The coffee was a bit tougher to calculate: two cups for a total of about twenty ounces. I was going to have to find the strength to trim two fifths of an ounce from my java intake. Sure, it was less than a gulp – but it was brutal to dump a teaspoonful of hot coffee in the sink. I had some real reservations about whether I’d be able to function after enduring such a massive cut from my caffeine budget.
My commute to work is about 30 minutes (1800 seconds). It’s not so bad when you have the radio on. But today’s commute was the dreaded sequester drive and required a 2% radio cut. So, I slashed my radio listening by 36 seconds. I know. You are thinking – “how could he put himself through that kind of torture” but you haven’t heard the best part. Rather than employing what the news media calls a “targeted cut” and turning off the radio during a commercial, I indiscriminately turned off the radio during a great song. I didn’t even allow myself to whistle or hum during that interminable half of a minute.
By the time I reached my desk, the personal sequester experiment was taking its toll. What kind of maniac could endure a two percent cut?
In a typical day, I’ll get at least fifty e-mails that need a response. But this was not a typical day. In order to cut my e-mail responses by two percent, I would have to ignore one of those fifty e-mails. As my computer came to life I made a commitment that would make a white house budget analyst proud. I decided the very first e-mail of the day – no matter how important would simply be deleted.

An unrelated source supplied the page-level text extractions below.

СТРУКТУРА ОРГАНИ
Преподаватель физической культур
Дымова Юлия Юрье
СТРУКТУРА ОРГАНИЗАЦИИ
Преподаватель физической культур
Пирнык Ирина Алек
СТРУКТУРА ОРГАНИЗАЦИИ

Imagine my surprise when I saw the subject line on that first e-mail: HOT!! Budget Sequester Guidance.
To make matters worse it was from my boss. I suppose some will say “gee, how ironic.” But all I did was mindlessly delete that e-mail. No sense in actually looking at my entire inbox and picking the least important e-mail to delete. Where’s the shared sacrifice in prioritizing? Besides, I would have missed an offer for free Cheesy-Bread from Dominos.

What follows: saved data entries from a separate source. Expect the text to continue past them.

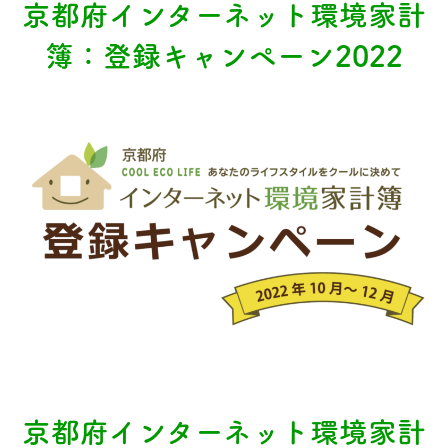
京都府インターネット環境家計
簿：登録キャンペーン2022
京都府インターネット環境家計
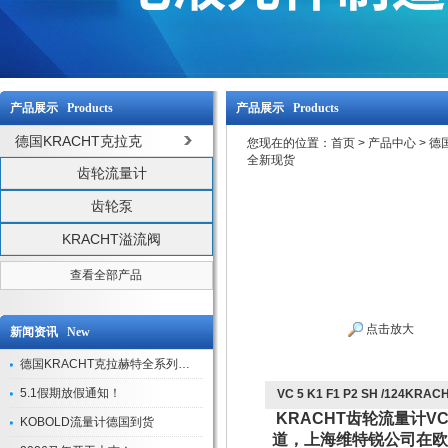
产品展示 Products
产品展示 Products
德国KRACHT克拉克
您现在的位置：
首页
>
产品中心
>
德
全新现货
齿轮流量计
齿轮泵
KRACHT溢流阀
查看全部产品
点击放大
新闻资讯 New
德国KRACHT克拉赫特全系列现货库存
5.1假期放假通知！
VC 5 K1 F1 P2 SH /124K
KRACHT齿轮流量计VC
KOBOLD流量计德国到货
道，上海维特锐公司在欧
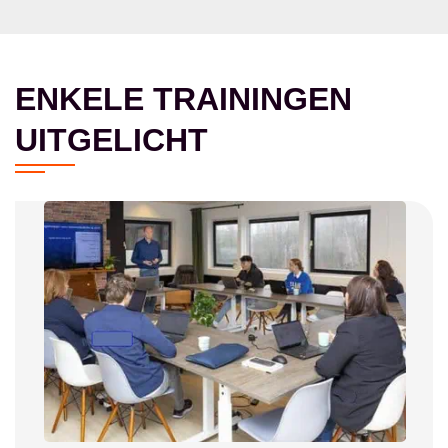
ENKELE TRAININGEN
UITGELICHT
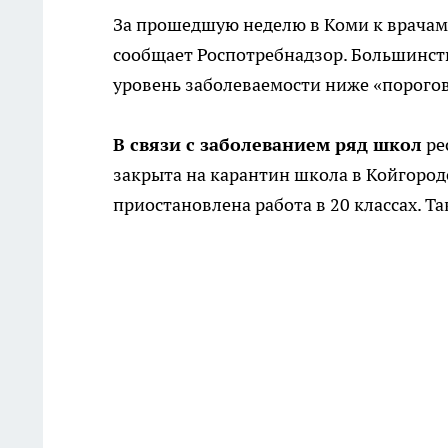
За прошедшую неделю в Коми к врачам
сообщает Роспотребнадзор. Большинств
уровень заболеваемости ниже «порогов
В связи с заболеванием ряд школ
ре
закрыта на карантин школа в Койгород
приостановлена работа в 20 классах. Та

I think you are getting the idea. My work day under a 2% personal sequester was a living hell. I had to cut my water intake (normally 3 quarts) by a whole two ounces. My lunch hour was hacked down by 72 seconds! Instead of using 6 post-it notes (54 square inches) I had to trim a square inch off one of them – I used a hatchet to do the cutting for dramatic effect.

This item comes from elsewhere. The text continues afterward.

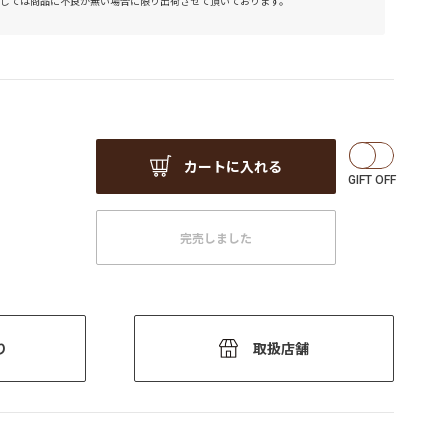
しては商品に不良が無い場合に限り出荷させて頂いております。
カートに入れる
完売しました
り
取扱店舗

When I got home I tried to explain to my wife just how brutal my day was under a withering 2% across the board sequester. But how do you explain the impact of such inhuman austerity?
We ended up watching a movie tonight – one of my favorites actually, Hoosiers, starring Gene Hackman. It’s a great basketball story with a thrilling ending. But its 114 minutes long – so I couldn’t watch two minutes and 18 seconds of it. I know – you are thinking “well the credits of a movie usually run a couple of minutes, so just skip that.”
Do you still not understand sequester?
I intentionally turned off the movie near the very end – before anyone could find out if Jimmy Chitwood hit the winning shot; before anyone would learn if little Hickory High School won the state title.
Boy! Was my family ever angry! You guessed it, the kids all yelled at me. “Dad! What are you doing?!”
I answered them calmly – “Sequester kids; had to cut the last two percent of the film. When you grow up and learn about fairness; well, you’ll understand why it had to be this way.”
“It was the best part!” My son protested.
“All the more reason to cut it, Son.”
You’re right. No one is talking to me tonight. I am winding down my personal sequester day alone in my living room. I’m sitting here drinking beer and typing.
I decided to not cut beer the two percent. That’s an entitlement program – and not subject to cuts.
But I am coming up on 1200 words in this little story. So now I am going to have to cut 24 words from my conclusion.
A real pity because I am just getting to the best part. The most important thing about the sequester, that you all need to know is….
-cj cheetham
Nicely done, sir.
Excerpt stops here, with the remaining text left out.